K. Bojanowski1, R. Bojanowski1,2
1. Sunny BioDiscovery, Inc. Santa Paula, CA, USA; 2. Scientist emeritus, Polish Academy of Sciences, IOP, Sopot, Poland
Corresponding Author: Krzysztof Bojanowski, Sunny BioDiscovery, Inc. 972 East Main St. Santa Paula, CA 93060, tel. 805-229-7580; e-mail: email@example.com;
Background: Resveratrol is one of the most popular nutrition supplements, especially in the older population segment, yet its safety and health benefits are not fully established. This study aimed at determining bioavailability and the physiological effects of resveratrol delivered by 2 methods in a one senior patient case study. Methods: Bioavailability of resveratrol and blood chemistry parameters following the gastrointestinal and transbuccal intake were measured, respectively, by HPLC in blood and urine, and by blood chemistry analyzer. Results: The fraction of the initially administered resveratrol detected in the blood was over 15 times higher following transbuccal intake than through the gastrointestinal tract. About 36% of the ingested resveratrol was excreted in urine as 3 major metabolites, while only 11% were secreted as major metabolites following the transbuccal intake. The major metabolite in urine peaked at the same time regardless of the method of delivery. Three long-term (31 day) cycles of resveratrol supplementation by transbuccal mucoadhesive film or by ingestion did not result in any noticeable (over 5%) variation of blood chemistry, blood pressure or the overall physical condition of the patient. Conclusion: Bioavailability of resveratrol delivered through oral mucosa may be over one log higher than by swallowing, as determined by the fraction of the initial resveratrol intake in the blood and, under metabolized form, in urine. Lack of resveratrol-associated changes in blood pressure and chemistry following long term supplementation demonstrates good tolerance to high doses of resveratrol in this senior patient case study.
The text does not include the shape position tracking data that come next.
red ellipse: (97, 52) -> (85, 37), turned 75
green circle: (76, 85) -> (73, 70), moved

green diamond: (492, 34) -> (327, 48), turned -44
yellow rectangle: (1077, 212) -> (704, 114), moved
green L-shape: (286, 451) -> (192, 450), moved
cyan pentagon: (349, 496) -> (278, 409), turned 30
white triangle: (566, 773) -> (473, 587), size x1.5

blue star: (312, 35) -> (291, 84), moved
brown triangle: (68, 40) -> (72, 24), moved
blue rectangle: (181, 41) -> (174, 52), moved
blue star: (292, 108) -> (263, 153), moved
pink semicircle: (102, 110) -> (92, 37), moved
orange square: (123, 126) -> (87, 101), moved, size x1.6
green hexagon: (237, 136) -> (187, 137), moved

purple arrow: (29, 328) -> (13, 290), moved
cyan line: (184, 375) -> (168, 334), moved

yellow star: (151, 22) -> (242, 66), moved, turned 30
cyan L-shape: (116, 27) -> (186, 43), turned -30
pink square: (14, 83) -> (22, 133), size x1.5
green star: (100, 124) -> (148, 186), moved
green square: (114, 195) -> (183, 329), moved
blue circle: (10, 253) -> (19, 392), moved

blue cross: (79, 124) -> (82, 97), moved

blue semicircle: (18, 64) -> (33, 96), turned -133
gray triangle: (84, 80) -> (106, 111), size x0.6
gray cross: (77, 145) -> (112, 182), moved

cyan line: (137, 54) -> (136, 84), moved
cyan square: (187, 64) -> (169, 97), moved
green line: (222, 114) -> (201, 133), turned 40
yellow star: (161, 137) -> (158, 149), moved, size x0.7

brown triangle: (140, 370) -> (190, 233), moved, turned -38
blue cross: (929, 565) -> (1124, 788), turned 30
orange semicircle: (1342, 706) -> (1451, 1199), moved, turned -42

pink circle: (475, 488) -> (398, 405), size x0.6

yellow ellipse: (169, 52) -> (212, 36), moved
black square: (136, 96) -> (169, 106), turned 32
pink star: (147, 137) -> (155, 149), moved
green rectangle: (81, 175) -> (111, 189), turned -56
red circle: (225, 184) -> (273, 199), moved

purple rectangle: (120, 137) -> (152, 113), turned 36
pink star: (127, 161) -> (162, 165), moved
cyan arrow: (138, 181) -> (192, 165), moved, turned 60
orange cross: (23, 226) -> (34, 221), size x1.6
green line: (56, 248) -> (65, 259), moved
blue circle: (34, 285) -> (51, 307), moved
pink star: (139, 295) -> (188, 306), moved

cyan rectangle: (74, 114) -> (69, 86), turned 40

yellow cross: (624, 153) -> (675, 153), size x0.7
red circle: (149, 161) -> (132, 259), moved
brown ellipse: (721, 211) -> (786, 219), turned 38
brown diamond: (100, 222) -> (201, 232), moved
Key words: Mucoadhesive film, buccal delivery, slow release, biodegradable patch, bioavailability, metabolism, blood, urine.
Resveratrol (3,5,4´-trihydroxystilbene) was first isolated by a Japanese scientist Michio Takaoka in 1939 from roots of Veratrum grandiflorum (1). It gained wide attention following the discovery of its cardioprotective (2), chemopreventive (3) and calorie restriction-mimicking potential (4), nearly half a century later.
Similarly to other experimental bioactives, properties of resveratrol have been principally studied in vitro and in animals. Although a database of clinical studies involving resveratrol is growing (5), in depth case studies are rare. Even more uncommon are clinical case studies exploring different methods of administration of resveratrol, although the delivery route and formulation can greatly influence its bioavailability (6). This report addresses bioavailability of resveratrol and its physiological effects following 2 methods of administration – by ingestion (swallowing) and by transbuccal mucosal absorption.
Materials and Methods
The study subject was a 74 year old Caucasian male, non-smoker, in generally good health, medicated for hypertension [Ramipril 10 mg and Tialorid® mite ( amiloridi hydrochloridum 2.5 mg + hydrochlorothiazidum 25 mg)], hyperlipidemia [Atorvastatinum 20 mg] , arytmia [Sotaloli hydrochloridum 2×80 mg], mild prostate hyperplasia [Doxazosinum 4 mg and Finaster ( finasteridum 4 mg)] and venous thrombosis [Sintrom (acenocoumarolum) 1-4 mg].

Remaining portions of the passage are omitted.